I had long assumed that social liberalism’s marriage to the Democratic party was incidental. But Lind’s book has me asking: how is it possible that the best-educated, most well-connected people have increasingly adopted the same ideology? Why have both libertarian elites on the Right and neoliberal elites on the Left both adopted social commitments far more liberal than their voting bases? How did the most significant critic of Purdue Pharma, globalization, and financialization—Tucker Carlson—become the man most hated by the political movement that claims to stand for America’s working people?

The answer is simple: social liberalism is the ideology of the managerial class because it serves their economic interests. It’s Lindian class warfare pretending to be a conscience.

Which Way for Conservatives?

Of course, if Lind is right, the conservative movement has problems of its own. Over the last few decades, the Republican Party increasingly has made an electoral trade: losing professional class suburban whites and gaining working and middle class (primarily) whites. Yet it has clung to economic libertarianism because that is the ideology of its own ruling class.

Unlike the Democratic Party, where its social liberalism fits with the Republicans’ suburbanite discards, the Republican Party has not yet moved substantially to where its voters actually are. If the social liberals want to transfer the responsibility for the college debt crisis from Millennials to the middle class, the libertarians refuse to acknowledge the problem at all.

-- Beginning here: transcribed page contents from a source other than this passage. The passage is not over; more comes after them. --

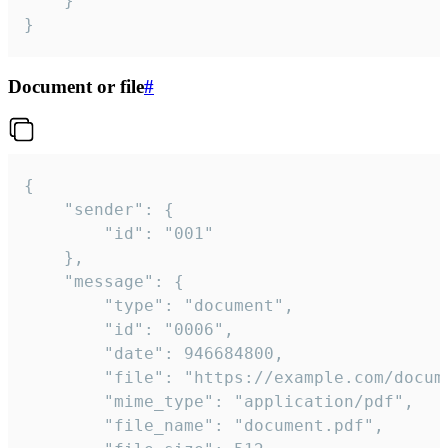
	}

}
Document or file
#
{

	"sender": {

		"id": "001"

	},

	"message": {

		"type": "document",

		"id": "0006",

		"date": 946684800,

		"file": "https://example.com/document.pdf",

		"mime_type": "application/pdf",

		"file_name": "document.pdf",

A fuller realignment would likely require that the Republicans discard their libertarianism just as the Democrats fully embrace their neoliberalism. This would mean, among other things, that some of the socially conservative minority Democrats shift to Republicans. That shift, in turn, depends on appealing to those voters’ economic interests more than catering to establishment opinion on issues like “comprehensive” immigration reform (or ignoring them altogether). Indeed, there is some evidence already that, in the wake of the current economic boom, Donald Trump enjoys (for a Republican) high approval numbers among black and Latino voters.

The future is always uncertain. But if Lind is right, and I think he is, the implication for our politics is that conservatives should embrace populism and become the new brokers of a class compromise. The alternative is that they will remain caught somewhere between the libertarianism of Republican elites and the neoliberalism of the Democratic Party, incapable of commanding a multiracial majority but perhaps held afloat electorally by the class war they refuse to actually fight.